SESSION 3
It is clear to me now that LH2* has at the least a slight form of depression. She spends the day sleeping, and her face shows concern. Sometimes she gets trapped in patterns of circular (obsessive?) thinking – talking – anxiously squeezing her hands. So far we have been going to her neighbourhood, interviewing her at a not-so-nice coffee shop that exists in her apartment building. It is run by immigrants and the patrons are mostly immigrants as well; the coffee is ok but the food is terrible. Last time C** complained about the food and LH2 mentioned she likes churros, so this time I decided to take her away from her neighbourhood and into the core of the white city to have some. We go to the coffee & churro shop Alhambra, in Plaza Bib-Rambla. It hits me that they do not know the city at all when I propose to meet in the Cathedral and none of them, neither C nor LH2, know what or where it is (for us locals that’s as close as it gets to the centre of the universe, that is why I proposed to meet there). In the end, I have to rescue them from the bus stop because they can’t find the cathedral: they are at its feet, but can’t see it. As we walk down the Zacatín (one of the main commercial streets of the city) C and LH2 point at the spots where they used to sell their merchandise illegally “until 2004, when the police turned nasty.” “Here I sold merchandise, and here, and there” LH2 points and laughs, moving her hands away from her body as if she would rather forget those good old times when she had the means to make a living. She took the wrong bus and walked 25 mins to the place where we met. Maybe it’s the walk, or the sun that shines in this beautiful Wednesday morning, or maybe she is feeling more comfortable telling me her life, but she looks animated and almost happy. The signs of wear in her face are not that noticeable today.

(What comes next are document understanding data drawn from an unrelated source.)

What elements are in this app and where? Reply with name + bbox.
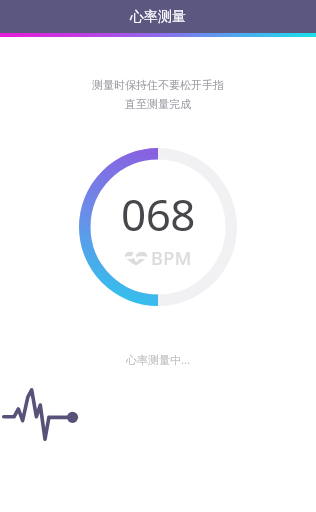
staticText: 068 [121, 184, 196, 244]
staticText: 心率测量中... [126, 352, 190, 367]
staticText: 心率测量 [130, 8, 186, 26]
button[interactable]: 068 [79, 148, 237, 306]
other: Heart rate waveform [2, 386, 88, 442]
staticText: 直至测量完成 [125, 97, 191, 111]
staticText: 测量时保持住不要松开手指 [92, 78, 224, 92]
staticText: BPM [151, 246, 192, 271]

On the way to the coffee shop (3 minutes tops) we run into a Senegalese man that now works for the government and another one wearing elegant clothes that happen to pass by. I say “Salam Aliekum”, the men squint at me as if I couldn’t possibly have said that, and then they engage in this interesting ritual: one asks, two answer, one asks, two answer, they all talk loudly at the same time and laugh. One would say life treats them very well, but I know it’s just a formality: that’s the way you are supposed to behave when you find a Senegalese acquaintance (and then I wonder what we Spaniards must sound and look like to people who don’t speak the language when we find one another, with our ritual of kisses). Then we walk into the coffee shop and all (white, white) faces turn towards us: they are out of place and I am doing something wrong, those faces say, clear as the blue sky out there above the square. I knew it was going to happen, but figured that “we” need to get used to seeing black people in our “sacred” profane places and this is THE BEST churro place in town, so there, I want to treat these women to the really good stuff. Now, I fear they may kick us out, but the waiter is as nice as ever, and I am relieved. In the end they don’t like the churros (so why did they say it??) but we have a wonderful conversation & forget about the enquiring faces around us. Focusing the conversation on the differences between the migration of men and women (a question I had posed in an earlier interview, but had not sparked much debate) today opens Pandora’s box: oh, yeah. She’s got a few things to say about this.
* That is the pseudonim for the second women I have interviewed. This is the last session of a series of 3 interview sessions (5 hours total).
** My research assistant.
1 comentario:
what a beautiful entry - personal moving, funny, sad. It's an amazing project you've set for yourself.